En apparence, la décision du Conseil des ministres du 12 août 2025 cible quelques activités de faible envergure : vente au détail de quartier, coiffure de rue, réparation de téléphones, envois d’argent non agréés, orpaillage artisanal illégal, achat informel de récoltes et exploitation de petits ateliers non enregistrés. Pourtant, derrière ces métiers modestes se cache un réseau économique invisible qui relie les marchés urbains, les villages producteurs et même les flux financiers transfrontaliers.
Le commerce de proximité tenu par des expatriés n’est pas qu’une question de vitrine : il s’appuie souvent sur des circuits d’approvisionnement parallèles qui échappent aux taxes et alimentent des marges compétitives. Les envois d’argent non agréés, eux, représentent une source cruciale de transferts pour certaines familles et une alternative au système bancaire formel, surtout dans les zones où celui-ci reste peu accessible.
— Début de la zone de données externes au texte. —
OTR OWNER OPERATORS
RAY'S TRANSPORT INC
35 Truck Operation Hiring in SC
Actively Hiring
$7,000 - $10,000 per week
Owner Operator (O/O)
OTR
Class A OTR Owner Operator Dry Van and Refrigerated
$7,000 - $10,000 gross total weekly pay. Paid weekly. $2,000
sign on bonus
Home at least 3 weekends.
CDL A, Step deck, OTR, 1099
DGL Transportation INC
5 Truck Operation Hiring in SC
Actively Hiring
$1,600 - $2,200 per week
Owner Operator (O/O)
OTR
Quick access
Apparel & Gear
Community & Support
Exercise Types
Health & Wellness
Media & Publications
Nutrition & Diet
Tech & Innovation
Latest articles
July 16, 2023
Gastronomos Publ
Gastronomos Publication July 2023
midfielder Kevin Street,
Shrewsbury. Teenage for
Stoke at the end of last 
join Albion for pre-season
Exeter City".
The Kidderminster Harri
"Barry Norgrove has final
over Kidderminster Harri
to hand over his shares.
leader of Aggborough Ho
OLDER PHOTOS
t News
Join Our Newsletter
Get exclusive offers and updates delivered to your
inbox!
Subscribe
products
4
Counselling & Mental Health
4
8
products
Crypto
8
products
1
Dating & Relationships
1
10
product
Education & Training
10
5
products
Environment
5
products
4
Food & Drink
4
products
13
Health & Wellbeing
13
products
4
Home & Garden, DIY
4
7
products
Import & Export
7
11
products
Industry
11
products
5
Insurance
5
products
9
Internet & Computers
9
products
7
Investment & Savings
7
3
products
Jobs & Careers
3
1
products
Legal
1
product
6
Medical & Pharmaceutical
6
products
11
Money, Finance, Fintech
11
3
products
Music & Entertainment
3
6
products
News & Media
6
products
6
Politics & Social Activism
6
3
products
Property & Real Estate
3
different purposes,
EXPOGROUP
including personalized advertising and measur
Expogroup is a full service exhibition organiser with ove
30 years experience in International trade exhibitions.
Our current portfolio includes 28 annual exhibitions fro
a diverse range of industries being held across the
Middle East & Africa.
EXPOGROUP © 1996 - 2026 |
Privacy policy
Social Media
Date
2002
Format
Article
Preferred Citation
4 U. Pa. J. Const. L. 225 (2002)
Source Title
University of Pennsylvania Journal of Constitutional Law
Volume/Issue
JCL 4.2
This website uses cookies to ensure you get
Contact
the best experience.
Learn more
Leur interdiction forcera une partie de ces flux à passer par des canaux agréés, modifiant l’équilibre entre rapidité, coût et traçabilité.
La réparation de téléphones ou la coiffure de rue, souvent exercées par des artisans expatriés, constituent de petites « unités économiques mobiles » puisqu’elles opèrent avec un faible capital, génèrent des revenus immédiats et entretiennent un tissu de micro-prestations de proximité. Les retirer du paysage signifie aussi la disparition d’une concurrence agile qui obligeait les acteurs locaux à rester réactifs sur les prix et la qualité.
L’orpaillage artisanal et l’achat informel de récoltes, en revanche, touchent directement à la chaîne de valeur des ressources naturelles et agricoles. Interdire leur exercice aux étrangers peut recentrer les profits sur les nationaux, mais suppose aussi que ces derniers aient rapidement accès au capital, aux outils et aux réseaux de commercialisation nécessaires pour occuper l’espace laissé vacant. Sans cet aspect, l’effet immédiat pourrait être une baisse temporaire de l’activité et une augmentation du coût des intrants.
Cette mesure n’est donc pas seulement une régulation du commerce informel : c’est une redéfinition silencieuse des micro-circuits économiques du pays. Son succès dépendra moins de l’interdiction elle-même que de la capacité à formaliser rapidement les remplaçants nationaux, tout en évitant que les anciennes pratiques se déplacent vers des formes encore plus difficiles à contrôler.